■ **REQUIREMENT**: In the entries that follow, find the line containing "של תושב יפו שנתפס נוהג" and the line containing "que una destilacií­³n", then retype exactly the lines from the first through the second, pictures excluded.

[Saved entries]
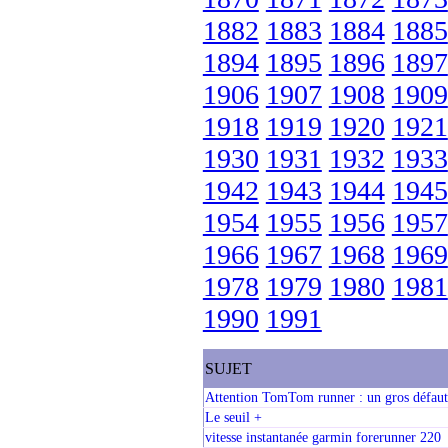
1882
1883
1884
1885
1894
1895
1896
1897
1906
1907
1908
1909
1918
1919
1920
1921
1930
1931
1932
1933
1942
1943
1944
1945
1954
1955
1956
1957
1966
1967
1968
1969
1978
1979
1980
1981
1990
1991
SUJET
Attention TomTom runner : un gros défaut 
Le seuil +
vitesse instantanée garmin forerunner 220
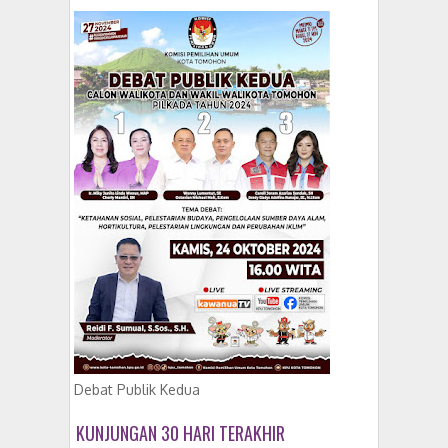
Debat Publik Kedua
KUNJUNGAN 30 HARI TERAKHIR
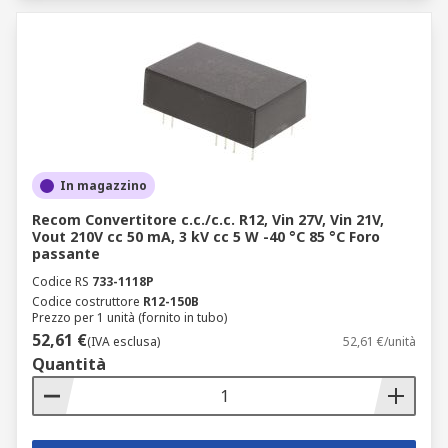
In magazzino
Recom Convertitore c.c./c.c. R12, Vin 27V, Vin 21V,
Vout 210V cc 50 mA, 3 kV cc 5 W -40 °C 85 °C Foro
passante
Codice RS
733-1118P
Codice costruttore
R12-150B
Prezzo per 1 unità (fornito in tubo)
52,61 €
(IVA esclusa)
52,61 €/unità
Quantità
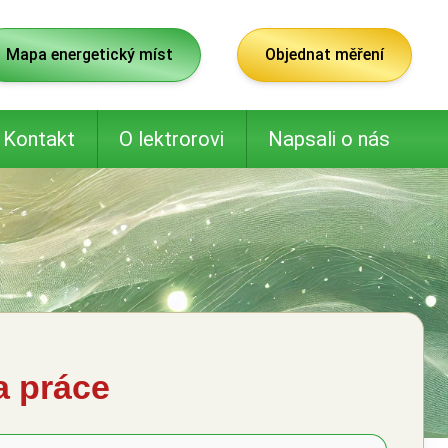
Mapa energetický míst
Objednat měření
Kontakt
O lektrorovi
Napsali o nás
a práce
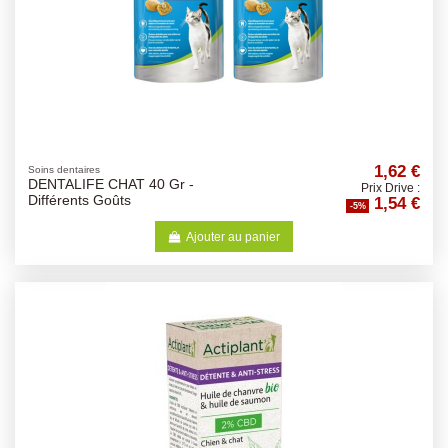
1,62 €
Soins dentaires
DENTALIFE CHAT 40 Gr -
Prix Drive :
1,54 €
Différents Goûts
-5%
Ajouter au panier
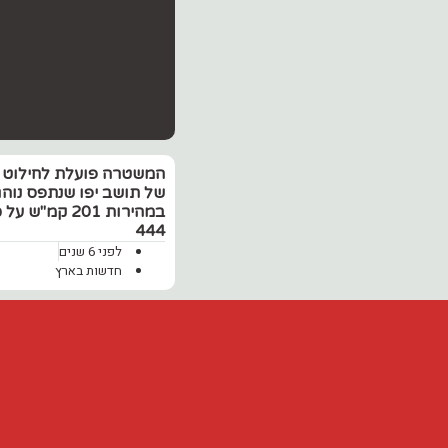
המשטרה פועלת לחילוט 
של תושב יפו שנתפס נוהג
במהירות 201 קמ"ש 
444
לפני 6 שנים
חדשות בארץ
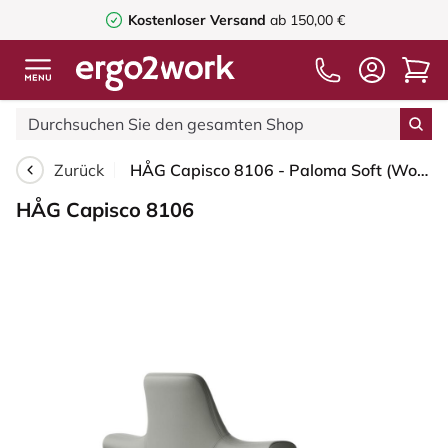
Kostenloser Versand
ab 150,00 €
Zurück
HÅG Capisco 8106 - Paloma Soft (Wollsdorf) - Semi-Anilinleder - ATG55115 - Warm grey - Weiß - 200 mm (Sitzhöhe 46-64cm) - Harte Rollen für weiche Böden
HÅG Capisco 8106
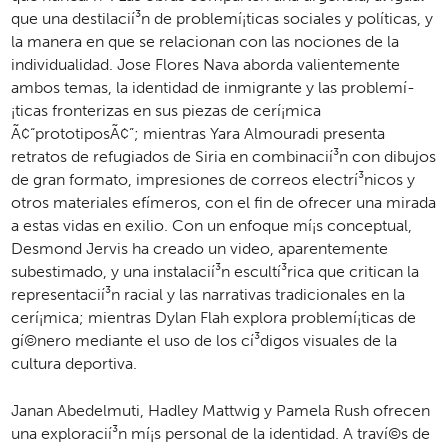
que una destilacií­³n de problemí­¡ticas sociales y polí­­ticas, y
la manera en que se relacionan con las nociones de la
individualidad. Jose Flores Nava aborda valientemente
ambos temas, la identidad de inmigrante y las problemí­
¡ticas fronterizas en sus piezas de cerí­¡mica
Ã¢“prototiposÃ¢”; mientras Yara Almouradi presenta
retratos de refugiados de Siria en combinacií­³n con dibujos
de gran formato, impresiones de correos electrí­³nicos y
otros materiales efí­­meros, con el fin de ofrecer una mirada
a estas vidas en exilio. Con un enfoque mí­¡s conceptual,
Desmond Jervis ha creado un video, aparentemente
subestimado, y una instalacií­³n escultí­³rica que critican la
representacií­³n racial y las narrativas tradicionales en la
cerí­¡mica; mientras Dylan Flah explora problemí­¡ticas de
gí­©nero mediante el uso de los cí­³digos visuales de la
cultura deportiva.
Janan Abedelmuti, Hadley Mattwig y Pamela Rush ofrecen
una exploracií­³n mí­¡s personal de la identidad. A traví­©s de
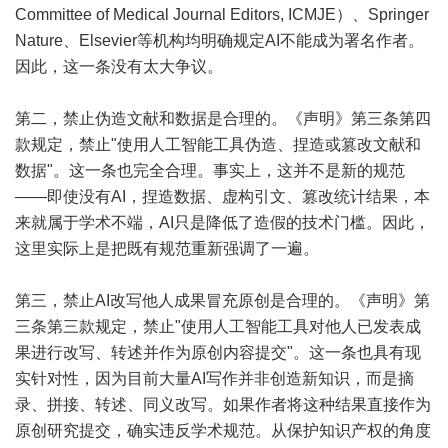
Committee of Medical Journal Editors, ICMJE）、Springer
Nature、Elsevier等机构均明确规定AI不能成为署名作者。
因此，这一条没有太大争议。
第二，禁止伪造文献和数据是合理的。《声明》第三条第四
款规定，禁止"使用人工智能工具伪造、捏造或篡改文献和
数据"。这一条也完全合理。事实上，这并不是新的规范
——即使没有AI，捏造数据、虚构引文、篡改统计结果，本
来就属于学术不端，AI只是降低了造假的技术门槛。因此，
这里实际上是把既有规范重新强调了一遍。
第三，禁止AI改写他人成果冒充原创是合理的。《声明》第
三条第三款规定，禁止"使用人工智能工具对他人已发表成
果进行改写、转述并作为原创内容提交"。这一条也具有现
实针对性，因为目前大量AI写作并非创造新知识，而是摘
录、拼接、转述、同义改写。如果作者将这种结果直接作为
原创研究提交，确实违反学术规范。从保护知识产权的角度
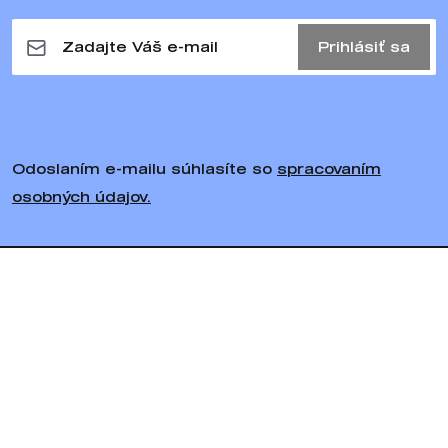
Prihlásiť sa
Odoslaním e-mailu súhlasíte so
spracovaním
osobných údajov.
Sledujte nás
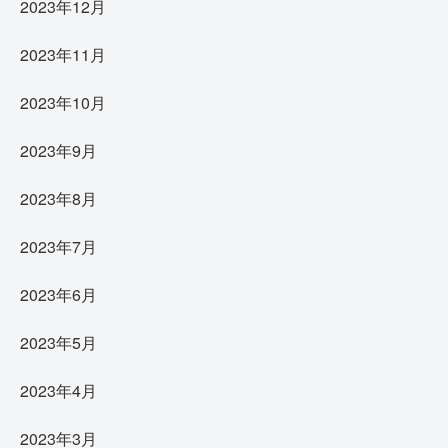
2023年12月
2023年11月
2023年10月
2023年9月
2023年8月
2023年7月
2023年6月
2023年5月
2023年4月
2023年3月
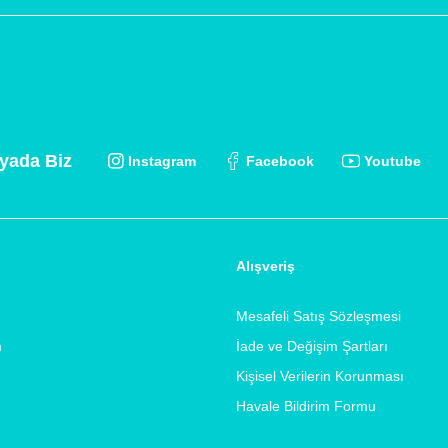
yada Biz
Instagram
Facebook
Youtube
Alışveriş
Mesafeli Satış Sözleşmesi
m
İade ve Değişim Şartları
Kişisel Verilerin Korunması
Havale Bildirim Formu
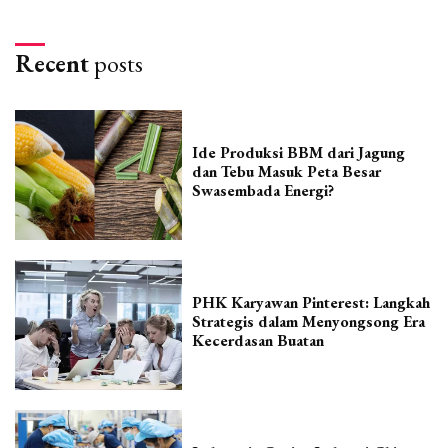
Recent
posts
Ide Produksi BBM dari Jagung
dan Tebu Masuk Peta Besar
Swasembada Energi?
PHK Karyawan Pinterest: Langkah
Strategis dalam Menyongsong Era
Kecerdasan Buatan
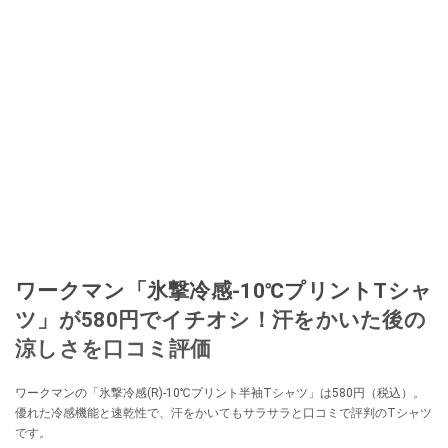
ワークマン「氷撃冷感-10℃プリントTシャ
ツ」が580円でイチオシ！汗をかいた後の
涼しさを口コミ評価
ワークマンの「氷撃冷感(R)-10℃プリント半袖Tシャツ」は580円（税込）。
優れた冷感機能と速乾性で、汗をかいてもサラサラと口コミで評判のTシャツ
です。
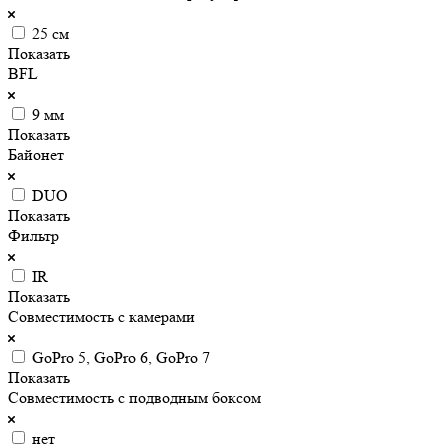
25 см
Показать
BFL
9 мм
Показать
Байонет
DUO
Показать
Фильтр
IR
Показать
Совместимость с камерами
GoPro 5, GoPro 6, GoPro 7
Показать
Совместимость с подводным боксом
нет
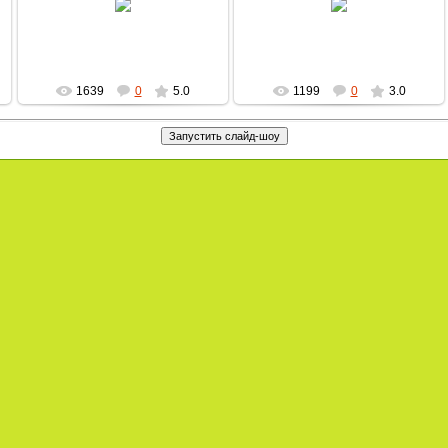
MultBox
MultBox
1639
0
5.0
1199
0
3.0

■ **RESPONSE TO THIS EXERCISE**:
של תושב יפו שנתפס נוהג
במהירות 201 קמ"ש 
444
לפני 6 שנים
חדשות בארץ
Kostenloser Versand
ab 150,00 €
Zurück
HÅG Capisco 8106 - Paloma Soft (Wollsdorf) - Semi-Anilinleder - ATG55115 - Warm grey - Weiß - 200 mm (Sitzhöhe 46-64cm) - Harte Rollen für weiche Böden
HÅG Capisco 8106
que una destilacií­³n de problemí­¡ticas sociales y polí­­ticas, y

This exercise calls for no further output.